▸ To do
Find every line below that contains the word "section" and copy it out.

▸ Data provided
--- START ---

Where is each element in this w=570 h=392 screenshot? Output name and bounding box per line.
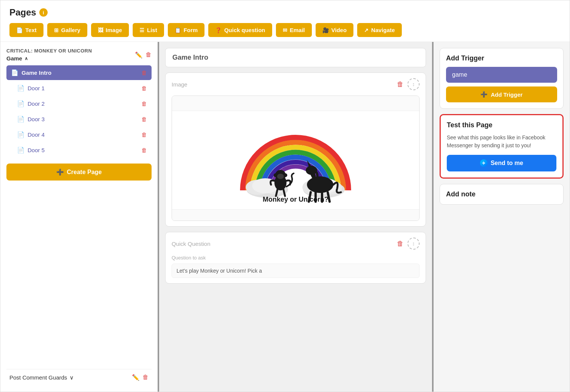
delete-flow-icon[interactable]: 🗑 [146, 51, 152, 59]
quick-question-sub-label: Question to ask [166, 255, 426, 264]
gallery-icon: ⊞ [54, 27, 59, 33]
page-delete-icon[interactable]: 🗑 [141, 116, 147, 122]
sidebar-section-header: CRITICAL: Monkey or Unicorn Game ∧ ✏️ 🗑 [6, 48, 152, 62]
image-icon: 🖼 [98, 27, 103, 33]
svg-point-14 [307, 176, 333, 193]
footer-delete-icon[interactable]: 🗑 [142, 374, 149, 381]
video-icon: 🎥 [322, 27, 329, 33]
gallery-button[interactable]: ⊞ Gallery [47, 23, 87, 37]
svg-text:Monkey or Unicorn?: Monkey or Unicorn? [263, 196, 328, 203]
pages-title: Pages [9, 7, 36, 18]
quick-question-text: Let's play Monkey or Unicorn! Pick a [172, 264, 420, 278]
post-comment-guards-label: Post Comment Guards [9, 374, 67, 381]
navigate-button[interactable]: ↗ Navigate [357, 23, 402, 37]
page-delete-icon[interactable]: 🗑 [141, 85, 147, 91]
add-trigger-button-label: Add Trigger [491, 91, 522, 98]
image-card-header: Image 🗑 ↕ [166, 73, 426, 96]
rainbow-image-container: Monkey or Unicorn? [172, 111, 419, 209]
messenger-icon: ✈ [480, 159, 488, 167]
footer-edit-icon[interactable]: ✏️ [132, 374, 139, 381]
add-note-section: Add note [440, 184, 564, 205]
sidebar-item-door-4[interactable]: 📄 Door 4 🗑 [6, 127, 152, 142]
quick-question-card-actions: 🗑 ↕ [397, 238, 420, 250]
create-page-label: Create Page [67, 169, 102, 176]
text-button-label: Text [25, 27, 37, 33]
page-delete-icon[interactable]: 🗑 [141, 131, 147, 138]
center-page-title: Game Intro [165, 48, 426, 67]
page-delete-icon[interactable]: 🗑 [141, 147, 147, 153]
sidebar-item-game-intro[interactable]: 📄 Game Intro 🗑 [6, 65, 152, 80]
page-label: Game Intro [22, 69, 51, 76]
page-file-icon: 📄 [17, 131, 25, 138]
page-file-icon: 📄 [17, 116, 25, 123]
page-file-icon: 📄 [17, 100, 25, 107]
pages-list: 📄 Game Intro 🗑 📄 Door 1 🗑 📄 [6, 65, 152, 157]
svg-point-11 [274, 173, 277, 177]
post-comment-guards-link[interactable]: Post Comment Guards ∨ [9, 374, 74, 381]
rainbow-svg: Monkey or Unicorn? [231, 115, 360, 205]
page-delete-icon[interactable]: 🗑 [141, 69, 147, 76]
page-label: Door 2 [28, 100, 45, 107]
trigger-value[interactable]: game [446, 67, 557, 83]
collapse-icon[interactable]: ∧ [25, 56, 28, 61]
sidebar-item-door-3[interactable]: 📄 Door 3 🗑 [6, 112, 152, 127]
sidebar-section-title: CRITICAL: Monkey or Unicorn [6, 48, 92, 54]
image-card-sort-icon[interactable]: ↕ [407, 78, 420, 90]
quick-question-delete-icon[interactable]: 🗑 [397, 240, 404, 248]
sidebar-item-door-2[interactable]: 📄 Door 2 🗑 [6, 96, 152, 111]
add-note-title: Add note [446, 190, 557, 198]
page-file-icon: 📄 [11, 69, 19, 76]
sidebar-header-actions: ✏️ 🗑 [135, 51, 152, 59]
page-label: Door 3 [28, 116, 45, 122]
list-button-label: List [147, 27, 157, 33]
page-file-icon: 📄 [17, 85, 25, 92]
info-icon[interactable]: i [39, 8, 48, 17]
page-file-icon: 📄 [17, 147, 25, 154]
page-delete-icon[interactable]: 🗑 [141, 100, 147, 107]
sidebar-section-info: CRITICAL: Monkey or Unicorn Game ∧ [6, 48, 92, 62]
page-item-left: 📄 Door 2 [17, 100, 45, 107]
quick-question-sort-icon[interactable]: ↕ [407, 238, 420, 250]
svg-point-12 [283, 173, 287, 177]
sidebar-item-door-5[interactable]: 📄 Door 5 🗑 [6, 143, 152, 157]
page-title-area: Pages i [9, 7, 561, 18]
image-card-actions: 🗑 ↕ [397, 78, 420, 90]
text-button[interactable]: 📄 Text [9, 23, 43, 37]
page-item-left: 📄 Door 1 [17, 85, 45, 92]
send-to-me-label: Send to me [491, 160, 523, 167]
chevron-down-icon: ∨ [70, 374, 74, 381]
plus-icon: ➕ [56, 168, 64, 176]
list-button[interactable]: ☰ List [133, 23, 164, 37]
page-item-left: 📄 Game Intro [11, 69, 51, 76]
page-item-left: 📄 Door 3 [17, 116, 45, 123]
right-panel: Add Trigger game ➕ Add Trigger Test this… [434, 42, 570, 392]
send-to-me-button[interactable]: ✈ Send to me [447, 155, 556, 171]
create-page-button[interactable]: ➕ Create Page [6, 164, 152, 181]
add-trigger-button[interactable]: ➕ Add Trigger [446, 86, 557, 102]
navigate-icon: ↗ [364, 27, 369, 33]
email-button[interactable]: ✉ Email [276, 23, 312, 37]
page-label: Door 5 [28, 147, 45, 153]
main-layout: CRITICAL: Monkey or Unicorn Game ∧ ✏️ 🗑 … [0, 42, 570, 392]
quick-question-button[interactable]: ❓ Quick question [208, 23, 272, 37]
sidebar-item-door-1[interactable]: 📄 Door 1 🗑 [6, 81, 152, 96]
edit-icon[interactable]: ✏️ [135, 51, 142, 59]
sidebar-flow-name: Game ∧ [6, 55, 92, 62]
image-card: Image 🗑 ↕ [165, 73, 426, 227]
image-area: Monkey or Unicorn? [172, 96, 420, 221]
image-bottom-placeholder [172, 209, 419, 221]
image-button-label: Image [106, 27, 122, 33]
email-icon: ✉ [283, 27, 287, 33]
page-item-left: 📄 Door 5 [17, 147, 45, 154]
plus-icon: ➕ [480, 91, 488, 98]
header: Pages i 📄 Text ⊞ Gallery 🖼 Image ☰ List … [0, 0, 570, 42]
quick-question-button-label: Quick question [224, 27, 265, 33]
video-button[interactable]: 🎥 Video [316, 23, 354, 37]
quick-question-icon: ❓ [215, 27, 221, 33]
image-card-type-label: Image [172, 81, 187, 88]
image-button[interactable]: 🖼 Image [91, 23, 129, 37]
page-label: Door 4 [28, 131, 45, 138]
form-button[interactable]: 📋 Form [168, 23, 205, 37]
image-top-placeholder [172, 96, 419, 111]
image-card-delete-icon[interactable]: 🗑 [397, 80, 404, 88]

--- END ---

▸ Problem solution
sidebar-section-header: CRITICAL: Monkey or Unicorn Game ∧ ✏️ 🗑 [6, 48, 152, 62]
add-note-section: Add note [440, 184, 564, 205]
sidebar-section-title: CRITICAL: Monkey or Unicorn [6, 48, 92, 54]
sidebar-section-info: CRITICAL: Monkey or Unicorn Game ∧ [6, 48, 92, 62]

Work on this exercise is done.